Trasporto Minimacchina di Santa Rosa – 1 settembre

Da sempre negli occhi di bambini e ragazzi c’è il sogno di trasportare la Macchina di Santa Rosa; per molti questo sogno diventa realtà grazie alla costruzione della Minimacchina di Santa Rosa. I Mini Facchini, di età compresa tra 6 e 14 anni, sfilano per le vie della città trasportando la Minimacchina di Santa Rosa. La struttura, trasportata a spalla, in genere oscilla tra i 4,5 ed i 7,5 metri ed è realizzata in legno e materiali leggeri. Percorrendo la storia della Minimacchina del centro storico è possibile scoprire che l’idea dei bambini di emulare il trasporto della Macchina  ha radici lontane; cronache locali ne citano alcuni esempi già alla fine del 1800. Un gioco molto sentito fra i bambini residenti nel centro, in particolare quelli nati e cresciuti nei luoghi frequentati dalla giovane santa.

Accanto al nome Minimacchina fu coniato quello di “Mini Facchini”, la loro divisa, bianca con la fascia rossa, era simile ma non uguale a quella dei Facchini adulti.
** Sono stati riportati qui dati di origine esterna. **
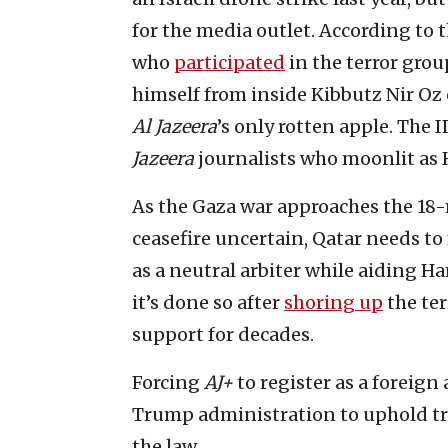
for the media outlet. According t
who
participated
in the terror grou
himself from inside Kibbutz Nir Oz 
Al Jazeera
’s only rotten apple. The 
Jazeera
journalists who moonlit as 
As the Gaza war approaches the 18-
ceasefire uncertain, Qatar needs to
as a neutral arbiter while aiding H
it’s done so after
shoring up
the ter
support for decades.
Forcing
AJ+
to register as a foreign
Trump administration to uphold tr
the law.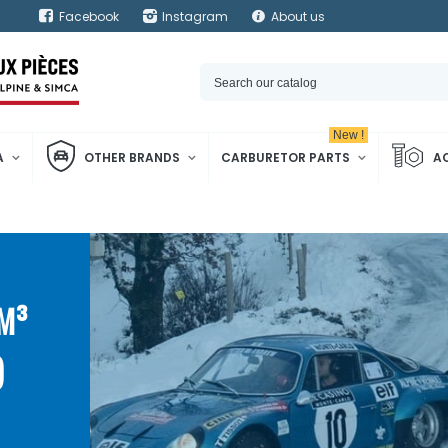
Facebook
Instagram
About us
New !
A
OTHER BRANDS
CARBURETOR PARTS
A
CM³
)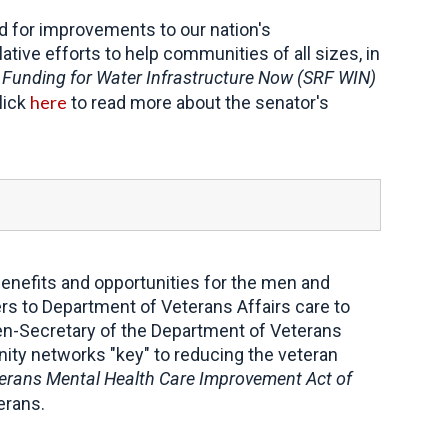
for improvements to our nation's
tive efforts to help communities of all sizes, in
 Funding for Water Infrastructure Now (SRF WIN)
here
lick
to read more about the senator's
enefits and opportunities for the men and
ers to Department of Veterans Affairs care to
n-Secretary of the Department of Veterans
nity networks "key" to reducing the veteran
rans Mental Health Care Improvement Act of
erans.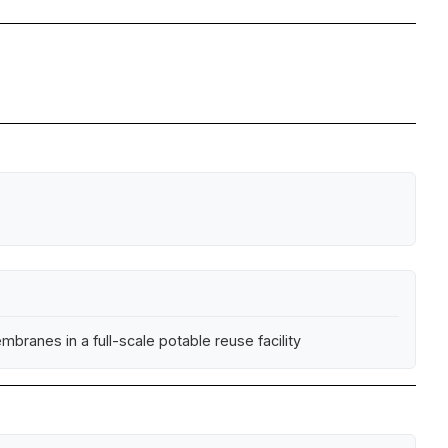
branes in a full-scale potable reuse facility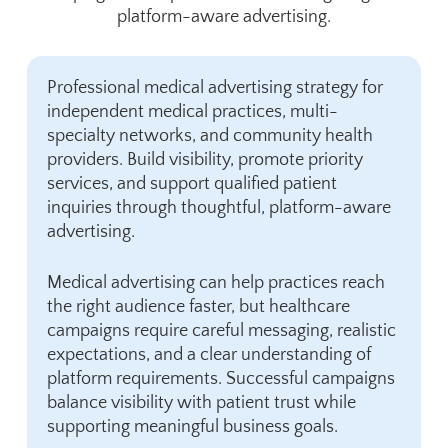
platform-aware advertising.
Professional medical advertising strategy for
independent medical practices, multi-
specialty networks, and community health
providers. Build visibility, promote priority
services, and support qualified patient
inquiries through thoughtful, platform-aware
advertising.
Medical advertising can help practices reach
the right audience faster, but healthcare
campaigns require careful messaging, realistic
expectations, and a clear understanding of
platform requirements. Successful campaigns
balance visibility with patient trust while
supporting meaningful business goals.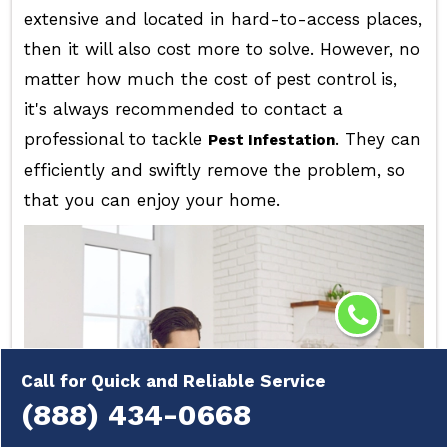
extensive and located in hard-to-access places,
then it will also cost more to solve. However, no
matter how much the cost of pest control is,
it's always recommended to contact a
professional to tackle
. They can
Pest Infestation
efficiently and swiftly remove the problem, so
that you can enjoy your home.
Call for Quick and Reliable Service
(888) 434-0668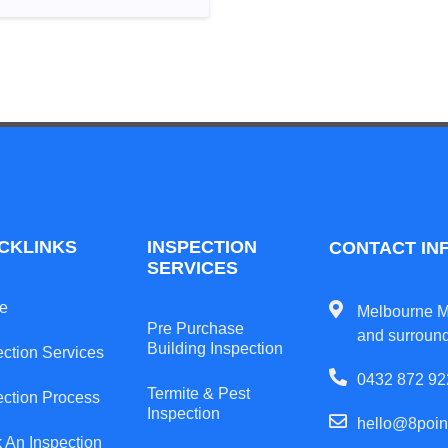
CKLINKS
INSPECTION
CONTACT IN
SERVICES
e
Melbourne M
Pre Purchase
and surroun
Building Inspection
ection Services
0432 872 92
Termite & Pest
ection Process
Inspection
hello@8poin
 An Inspection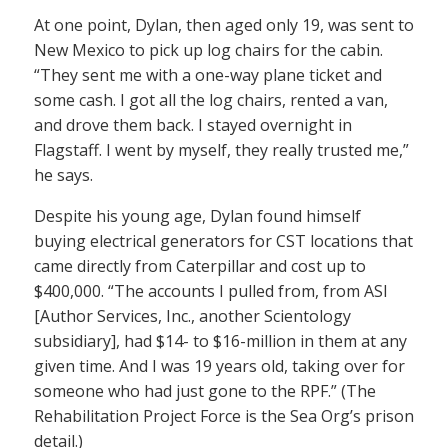
At one point, Dylan, then aged only 19, was sent to
New Mexico to pick up log chairs for the cabin.
“They sent me with a one-way plane ticket and
some cash. I got all the log chairs, rented a van,
and drove them back. I stayed overnight in
Flagstaff. I went by myself, they really trusted me,”
he says.
Despite his young age, Dylan found himself
buying electrical generators for CST locations that
came directly from Caterpillar and cost up to
$400,000. “The accounts I pulled from, from ASI
[Author Services, Inc., another Scientology
subsidiary], had $14- to $16-million in them at any
given time. And I was 19 years old, taking over for
someone who had just gone to the RPF.” (The
Rehabilitation Project Force is the Sea Org’s prison
detail.)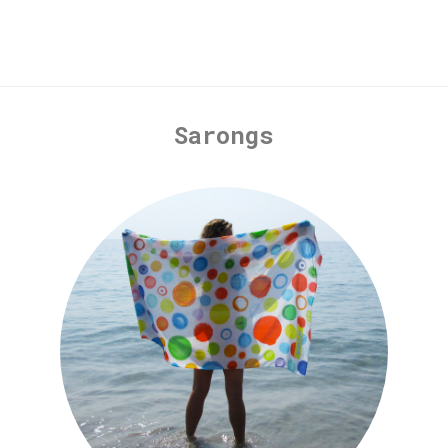
Sarongs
Nel 1980 viene costituito il Comitato Centro Storico Viterbo, che prosegue il cammino intrapreso fino a quella data dal gruppo di persone che avevano creato nel 1966 la Minimacchina. I modelli della Minimacchina del Comitato centro storico, che si sono succeduti negli anni, hanno mantenuto le stesse dimensioni, sia in altezza che in larghezza, per agevolare il passaggio nelle vie anguste del percorso.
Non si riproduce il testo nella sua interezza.